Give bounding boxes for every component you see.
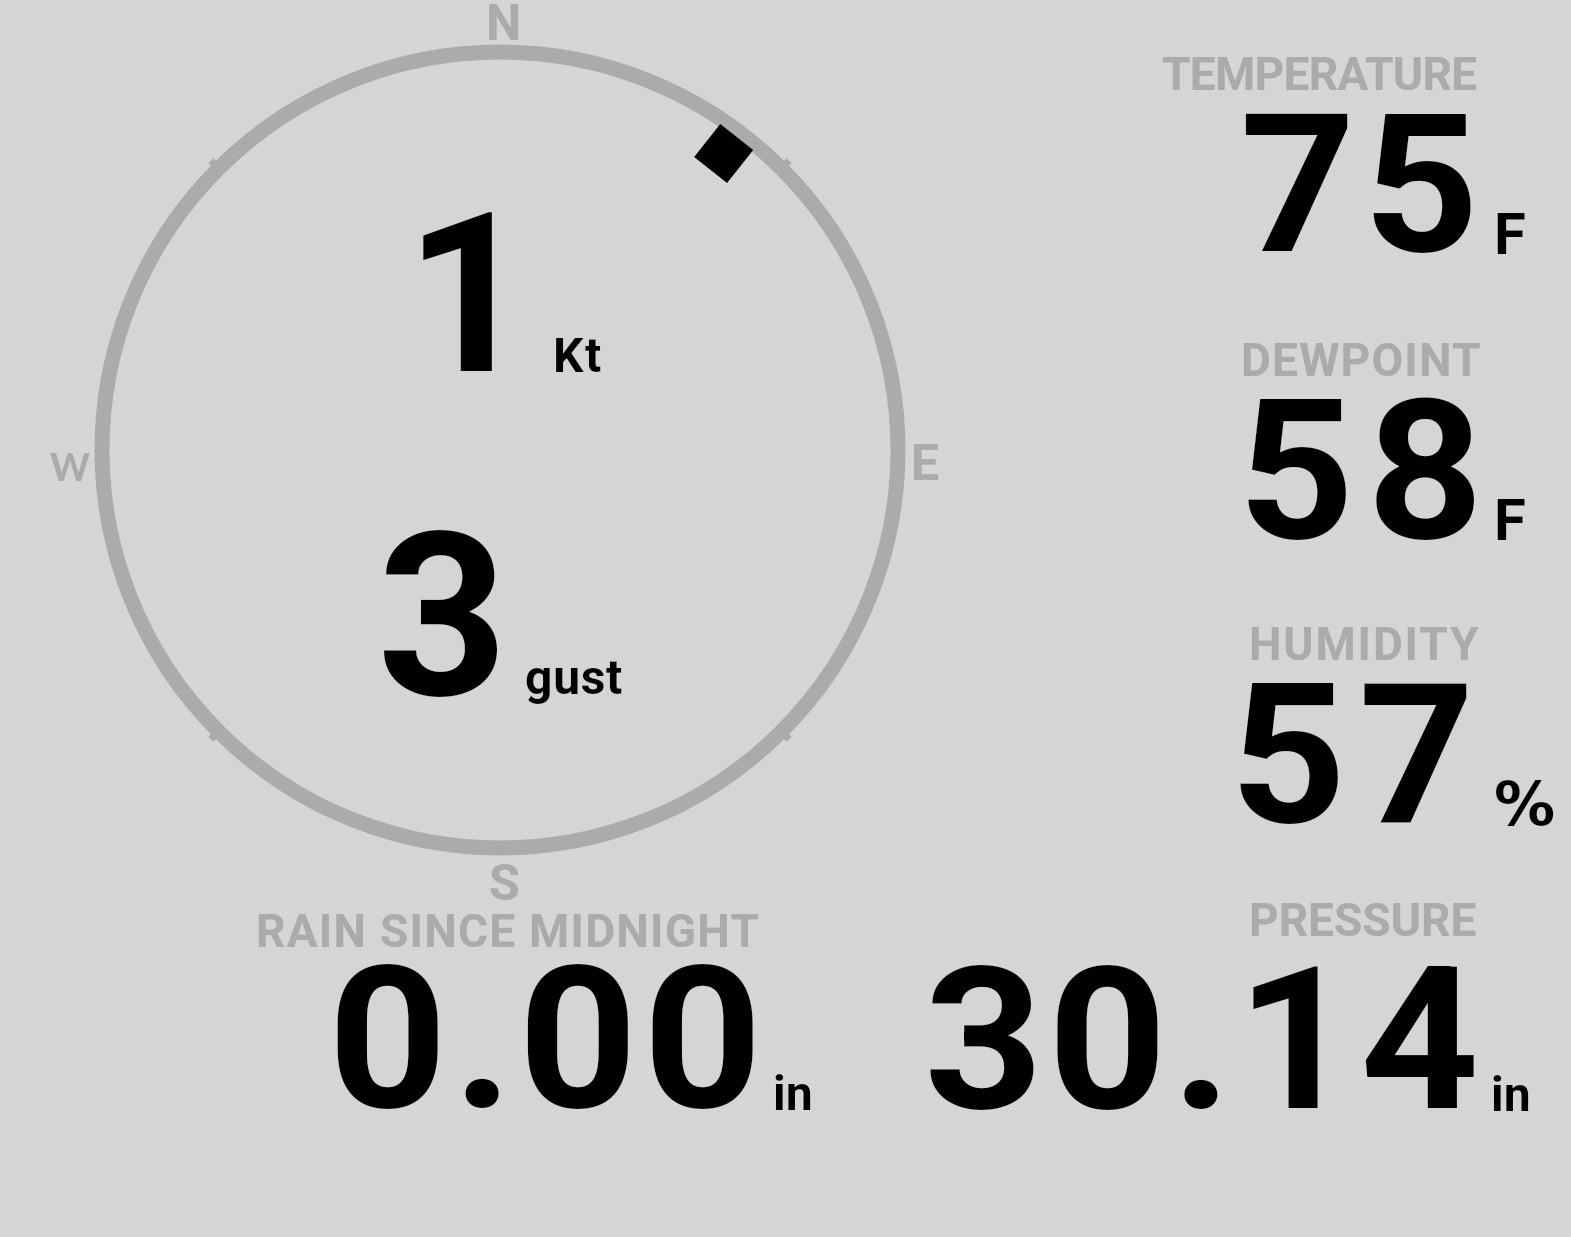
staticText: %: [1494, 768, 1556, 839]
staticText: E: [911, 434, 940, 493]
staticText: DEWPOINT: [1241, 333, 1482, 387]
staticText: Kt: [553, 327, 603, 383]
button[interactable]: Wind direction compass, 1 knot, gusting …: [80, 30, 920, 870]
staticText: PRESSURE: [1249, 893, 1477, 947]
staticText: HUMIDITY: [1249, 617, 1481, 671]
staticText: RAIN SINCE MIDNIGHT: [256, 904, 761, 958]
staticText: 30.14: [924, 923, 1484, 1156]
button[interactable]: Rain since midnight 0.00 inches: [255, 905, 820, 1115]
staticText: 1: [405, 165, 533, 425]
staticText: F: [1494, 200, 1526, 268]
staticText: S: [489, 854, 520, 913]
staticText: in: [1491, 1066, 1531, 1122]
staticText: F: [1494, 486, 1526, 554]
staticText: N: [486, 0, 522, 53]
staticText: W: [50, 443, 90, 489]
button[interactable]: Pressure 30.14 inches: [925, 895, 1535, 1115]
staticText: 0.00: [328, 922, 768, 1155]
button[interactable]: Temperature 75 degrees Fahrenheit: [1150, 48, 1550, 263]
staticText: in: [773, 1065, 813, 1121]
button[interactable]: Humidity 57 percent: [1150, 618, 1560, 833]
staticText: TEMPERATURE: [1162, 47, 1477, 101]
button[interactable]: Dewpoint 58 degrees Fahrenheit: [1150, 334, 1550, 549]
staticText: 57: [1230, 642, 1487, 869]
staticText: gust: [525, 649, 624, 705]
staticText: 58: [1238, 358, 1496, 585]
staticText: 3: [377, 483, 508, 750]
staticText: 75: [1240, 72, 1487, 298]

EXERCISE
Retype the listing verbatim, minus every image.

OUTPUT FOR THIS EXERCISE
Give bounding boxes for every component you see.
staticText: %: [1494, 768, 1556, 839]
staticText: E: [911, 434, 940, 493]
staticText: DEWPOINT: [1241, 333, 1482, 387]
staticText: Kt: [553, 327, 603, 383]
button[interactable]: Wind direction compass, 1 knot, gusting …: [80, 30, 920, 870]
staticText: PRESSURE: [1249, 893, 1477, 947]
staticText: HUMIDITY: [1249, 617, 1481, 671]
staticText: RAIN SINCE MIDNIGHT: [256, 904, 761, 958]
staticText: 30.14: [924, 923, 1484, 1156]
button[interactable]: Rain since midnight 0.00 inches: [255, 905, 820, 1115]
staticText: 1: [405, 165, 533, 425]
staticText: F: [1494, 200, 1526, 268]
staticText: S: [489, 854, 520, 913]
staticText: in: [1491, 1066, 1531, 1122]
staticText: F: [1494, 486, 1526, 554]
staticText: N: [486, 0, 522, 53]
staticText: W: [50, 443, 90, 489]
button[interactable]: Pressure 30.14 inches: [925, 895, 1535, 1115]
staticText: 0.00: [328, 922, 768, 1155]
button[interactable]: Temperature 75 degrees Fahrenheit: [1150, 48, 1550, 263]
staticText: in: [773, 1065, 813, 1121]
button[interactable]: Humidity 57 percent: [1150, 618, 1560, 833]
staticText: TEMPERATURE: [1162, 47, 1477, 101]
button[interactable]: Dewpoint 58 degrees Fahrenheit: [1150, 334, 1550, 549]
staticText: 57: [1230, 642, 1487, 869]
staticText: gust: [525, 649, 624, 705]
staticText: 58: [1238, 358, 1496, 585]
staticText: 3: [377, 483, 508, 750]
staticText: 75: [1240, 72, 1487, 298]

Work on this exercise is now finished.